FINRA found that Fidelity failed to detect or adequately follow up on multiple “red flags” related to Lewis’s scheme. For example, though Lewis’ victims were unrelated to one another, their various accounts shared a number of common identifiers tying them all to Lewis, such as a common email address, physical address or phone number.

NEXT: Fidelity’s new security measures

Fidelity also failed to detect Lewis’ consistent pattern of money movements and overlooked red flags in telephone calls handled by its customer-service call center, in which there were indications that Lewis was impersonating or taking advantage of her senior investor victims.
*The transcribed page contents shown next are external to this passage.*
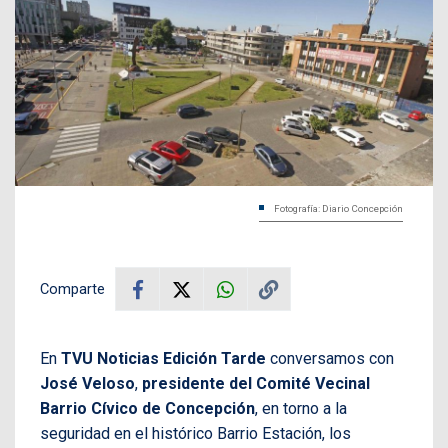
Fotografía: Diario Concepción
Comparte
En
TVU Noticias Edición Tarde
conversamos con
José Veloso
,
presidente del Comité Vecinal
Barrio Cívico de Concepción
, en torno a la
seguridad en el histórico Barrio Estación, los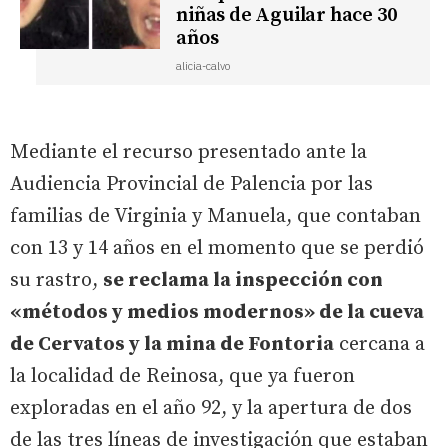
niñas de Aguilar hace 30
años
alicia-calvo
Mediante el recurso presentado ante la
Audiencia Provincial de Palencia por las
familias de Virginia y Manuela, que contaban
con 13 y 14 años en el momento que se perdió
su rastro,
se reclama la inspección con
«métodos y medios modernos» de la cueva
de Cervatos y la mina de Fontoria
cercana a
la localidad de Reinosa, que ya fueron
exploradas en el año 92, y la apertura de dos
de las tres líneas de investigación que estaban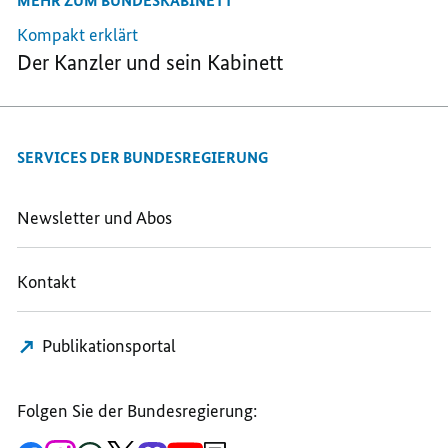
MEHR ZUM BUNDESKABINETT
TEILEN,
LEBENSLAUF
LEBENSLAUF
LEBENSLAUF
Kompakt erklärt
Der Kanzler und sein Kabinett
SERVICES DER BUNDESREGIERUNG
Newsletter und Abos
Kontakt
Publikationsportal
Folgen Sie der Bundesregierung: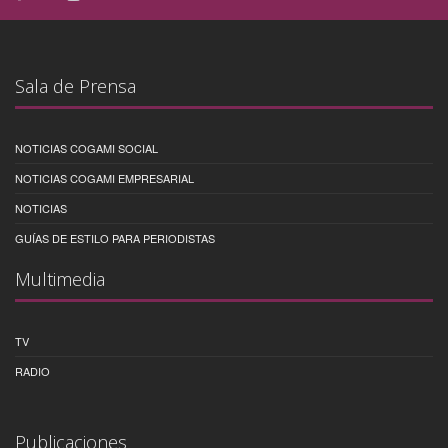
Sala de Prensa
NOTICIAS COGAMI SOCIAL
NOTICIAS COGAMI EMPRESARIAL
NOTICIAS
GUÍAS DE ESTILO PARA PERIODISTAS
Multimedia
TV
RADIO
Publicaciones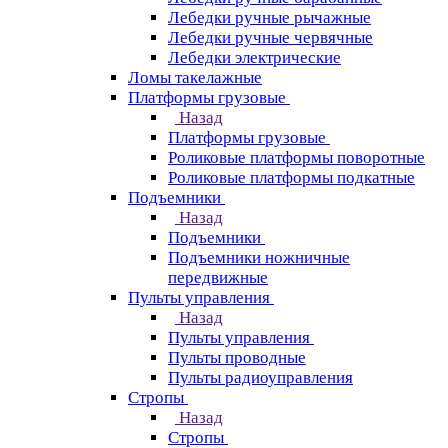
Лебедки ручные рычажные
Лебедки ручные червячные
Лебедки электрические
Ломы такелажные
Платформы грузовые
Назад
Платформы грузовые
Роликовые платформы поворотные
Роликовые платформы подкатные
Подъемники
Назад
Подъемники
Подъемники ножничные
передвижные
Пульты управления
Назад
Пульты управления
Пульты проводные
Пульты радиоуправления
Стропы
Назад
Стропы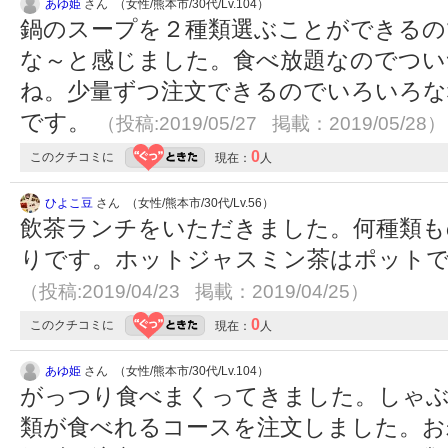
あゆ姫
さん （女性/熊本市/30代/Lv.104）
鍋のスープを２種類選ぶことができるの
な～と感じました。食べ放題なのでつい
ね。少量ずつ注文できるのでいろいろな
です。
（投稿:2019/05/27 掲載：2019/05/28）
0
このクチコミに
現在：
人
ひよこ豆
さん （女性/熊本市/30代/Lv.56）
飲茶ランチをいただきました。何種類も
りです。ホットジャスミン茶はポット
（投稿:2019/04/23 掲載：2019/04/25）
0
このクチコミに
現在：
人
あゆ姫
さん （女性/熊本市/30代/Lv.104）
がっつり食べまくってきました。しゃぶ
類が食べれるコースを注文しました。お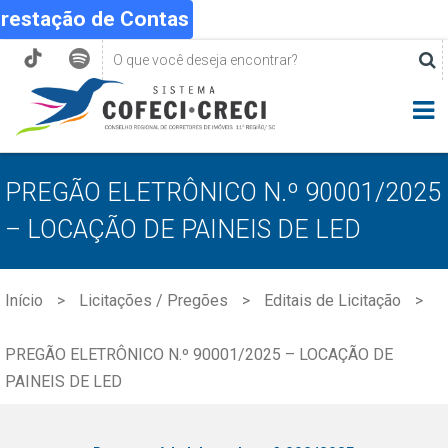
Prestação de Contas
PREGÃO ELETRÔNICO N.º 90001/2025
– LOCAÇÃO DE PAINEIS DE LED
Início
Licitações / Pregões
Editais de Licitação
PREGÃO ELETRÔNICO N.º 90001/2025 – LOCAÇÃO DE
PAINEIS DE LED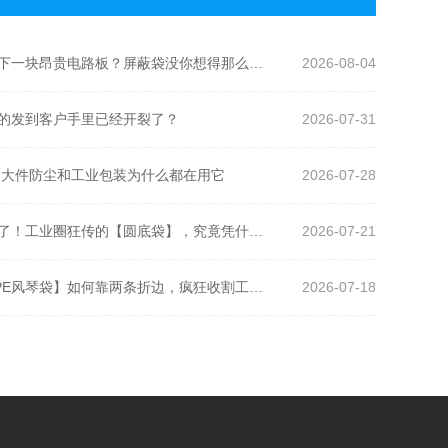
一只银灰色袋子，为什么能救下一块昂贵电路板？屏蔽袋没你想得那么简单
2026-08-04
的发到客户手里已经开裂了？
2026-07-31
、大件防尘和工业包装为什么都在用它
2026-07-28
别再把普通塑料袋硬塞进圆桶了！工业圈狂传的【圆底袋】，究竟凭什么帮工厂年省几十万？
2026-07-21
隐藏的“空间魔术师”！揭秘【PE风琴袋】如何靠两条折边，疯狂收割工业与大健康包装的百亿市场？
2026-07-18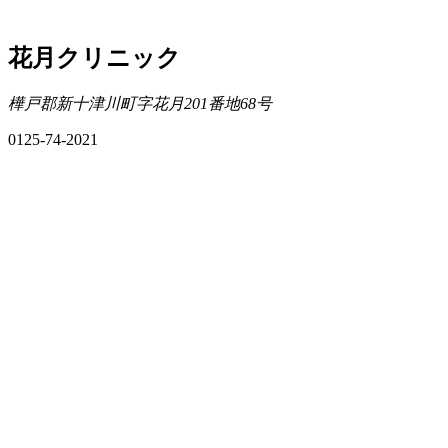
花月クリニック
樺戸郡新十津川町字花月201番地68号
0125-74-2021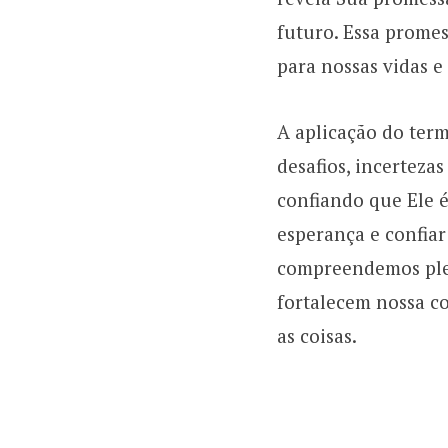
futuro. Essa prome
para nossas vidas e
A aplicação do ter
desafios, incertez
confiando que Ele é 
esperança e confia
compreendemos plen
fortalecem nossa co
as coisas.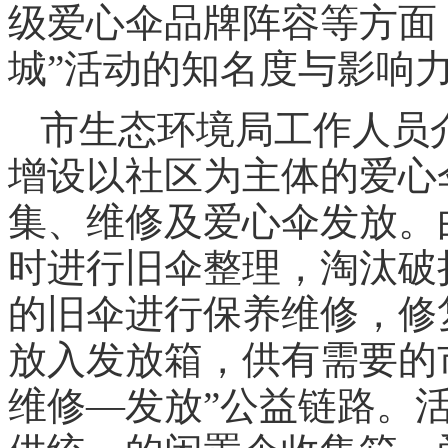
级爱心伞品牌阵容等方面
城”活动的知名度与影响
市生态环境局工作人员
增设以社区为主体的爱心
集、维修及爱心伞发放。
时进行旧伞整理，淘汰破
的旧伞进行保养维修，修
放入发放箱，供有需要的
维修—发放”公益链路。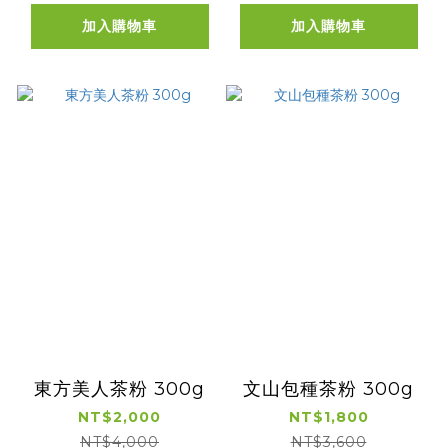
加入購物車
加入購物車
東方美人茶粉 300g
文山包種茶粉 300g
NT$2,000
NT$1,800
NT$4,000
NT$3,600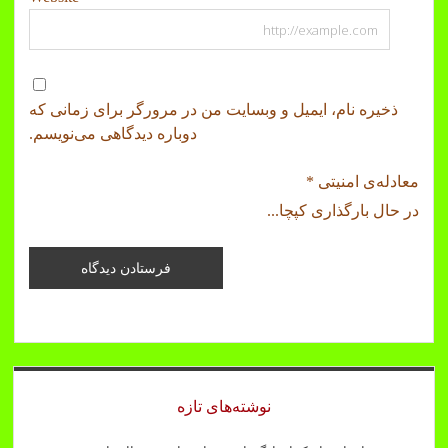
ذخیره نام، ایمیل و وبسایت من در مرورگر برای زمانی که
دوباره دیدگاهی می‌نویسم.
معادله‌ی امنیتی
*
در حال بارگذاری کپچا...
Sidebar
نوشته‌های تازه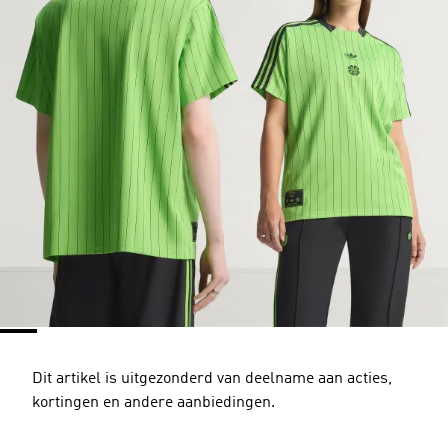
Dit artikel is uitgezonderd van deelname aan acties,
kortingen en andere aanbiedingen.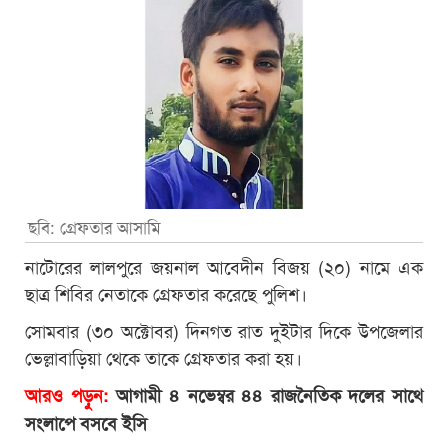
ছবি: গ্রেফতার আসামি
নাটোরের লালপুরে জয়নাল আবেদীন বিজয় (২০) নামে এক
ছাত্র শিবির নেতাকে গ্রেফতার করেছে পুলিশ।
সোমবার (৩০ অক্টোবর) দিনগত রাত দুইটার দিকে উপজেলার
ভেল্লাবাড়িয়া থেকে তাকে গ্রেফতার করা হয়।
আরও পড়ুন:
আগামী ৪ নভেম্বর ৪৪ রাজনৈতিক দলের সাথে
সংলাপে বসবে ইসি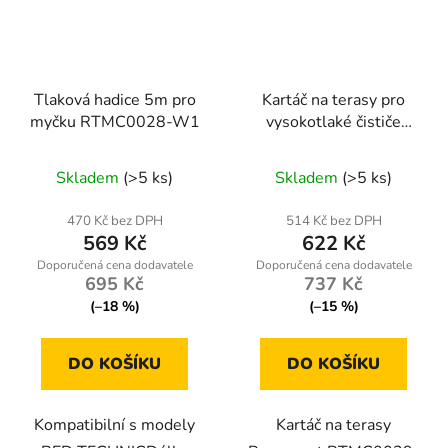
Tlaková hadice 5m pro
Kartáč na terasy pro
myčku RTMC0028-W1
vysokotlaké čističe
Powermat RTMC0029-
SP1
Skladem
(>5 ks)
Skladem
(>5 ks)
470 Kč bez DPH
514 Kč bez DPH
569 Kč
622 Kč
695 Kč
737 Kč
(–18 %)
(–15 %)
DO KOŠÍKU
DO KOŠÍKU
Kompatibilní s modely
Kartáč na terasy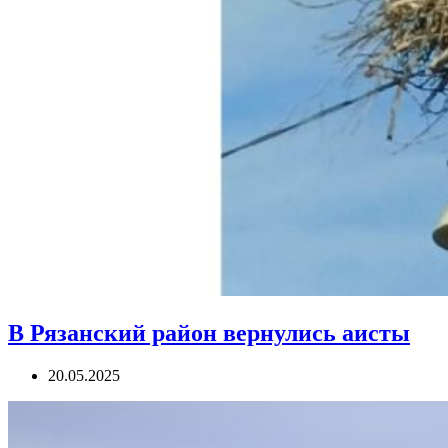
В Рязанский район вернулись аисты
20.05.2025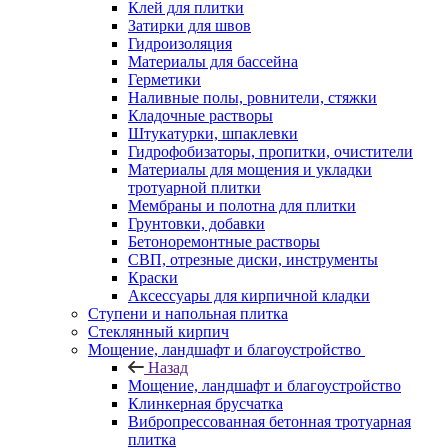
Клей для плитки
Затирки для швов
Гидроизоляция
Материалы для бассейна
Герметики
Наливные полы, ровнители, стяжки
Кладочные растворы
Штукатурки, шпаклевки
Гидрофобизаторы, пропитки, очистители
Материалы для мощения и укладки
тротуарной плитки
Мембраны и полотна для плитки
Грунтовки, добавки
Бетоноремонтные растворы
СВП, отрезные диски, инструменты
Краски
Аксессуары для кирпичной кладки
Ступени и напольная плитка
Cтеклянный кирпич
Мощение, ландшафт и благоустройство
Назад
Мощение, ландшафт и благоустройство
Клинкерная брусчатка
Вибропрессованная бетонная тротуарная
плитка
FINRA also found Fidelity’s inadequate supervisory systems and procedures contributed to the failure to detect and prevent fraudulent activities by Lewis. Though Fidelity maintained a report designed to identify common email addresses shared across multiple accounts, it failed to implement procedures regarding the report's use and dedicate adequate resources to the review and investigation of the reports. As a result, there was a backlog in reviewing thousands of reports, including a report in March 2012 showing that Lewis’ email address was associated with dozens of otherwise unrelated accounts. The report was not reviewed by anyone at Fidelity until April 2013, more than a year after it was generated.

In settling this matter, Fidelity neither admitted nor denied the charges, but consented to the entry of FINRA's findings.

Banker says new measures include additional surveillance of disbursements from accounts, and explains that enhanced monitoring of certain account distributions was already in development at the time Lewis was committing her allegedly fraudulent actions.

“We have implemented elder financial exploitation surveillance, which monitors various types of money movement in accounts owned by senior investors,” Banker says. “Both measures are aimed at identifying and preventing precisely the type of fraud Lewis committed. We have also further enhanced our employee awareness and training about issues that can affect senior investors, including elder financial exploitation. This training and related employee education programs help our associates and employees identify and appropriately respond to instances of potential elder financial exploitation.”

In October, Fidelity was accused by Massachusetts securities regulators of allowing unregisteredindividuals to use its platforms and perform inappropriate functions.